As reported by Ted Mann in the Wall Street Journal
WASHINGTON—Amtrak plans to restart its Acela express service between Washington and Boston on June 1, a first step in the national railroad’s return from a near-shutdown after the coronavirus crushed rider demand nationwide.
But how soon riders might return is an open question, Amtrak officials have told employees, according to internal memos and company calls over the past month. The restoration of the Acela, for instance, is as much about preserving the service’s premium image as it is a bet that its business-class riders will soon return in force.
“We think that having had the Acela brand out of the market for an extended period of time is a risk for not only Acela but for Amtrak too, considering how much revenue Acela produces,” Amtrak Chief Marketing Officer Roger Harris said on one company update call in late April, a recording of which was reviewed by The Wall Street Journal.
On the call, Mr. Harris said the railroad would also restore two regional round trips on the Northeast Corridor on June 1, saying the date reflects “a little bit of a gamble on when we thought demand would begin to come back.”
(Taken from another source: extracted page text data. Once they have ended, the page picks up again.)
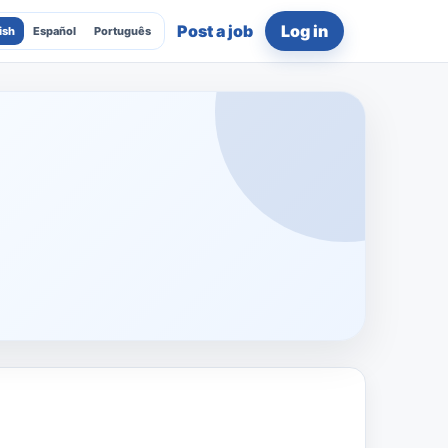
Post a job
Log in
ish
Español
Português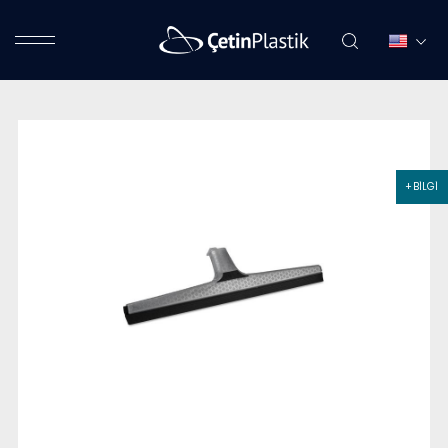
+ BİLGİ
“And our best estimate, based on the shutdown rules in local communities, is that beginning of June will be the most likely time when people would start to travel again, at least for business,” he said.
On a new employee call Wednesday, Mr. Harris noted that Amtrak was also trying to prevent Acela riders from moving to airline shuttles along the East Coast, the sector the Acela has successfully competed with over the last two decades.
Amtrak faces profound uncertainty in the wake of the pandemic.
Months removed from a projection that it could show an adjusted operating profit this year, Amtrak is forecasting steep deficits that could require additional congressional bailout, and straining to reassure workers that it is safe to run trains.
Its busiest stations, like Union Station in Washington and Penn Station in New York City, are ghostly shells, with few passengers, few trains running, and most businesses closed. What remains of its intercity train service is heavily disrupted by the twin blows of disease and economic recession.
Amtrak is selling tickets for only half the seats on its trains, trying to leave space for customers to remain distant and avoid infection, Mr. Harris said.
Engineers in the sparsely inhabited crew bases are keeping social distancing, calling in for train orders they once signed for by hand, one veteran engineer said. Remittance offices that once collected conductors’ ticket proceeds are idle, because Amtrak has banned cash.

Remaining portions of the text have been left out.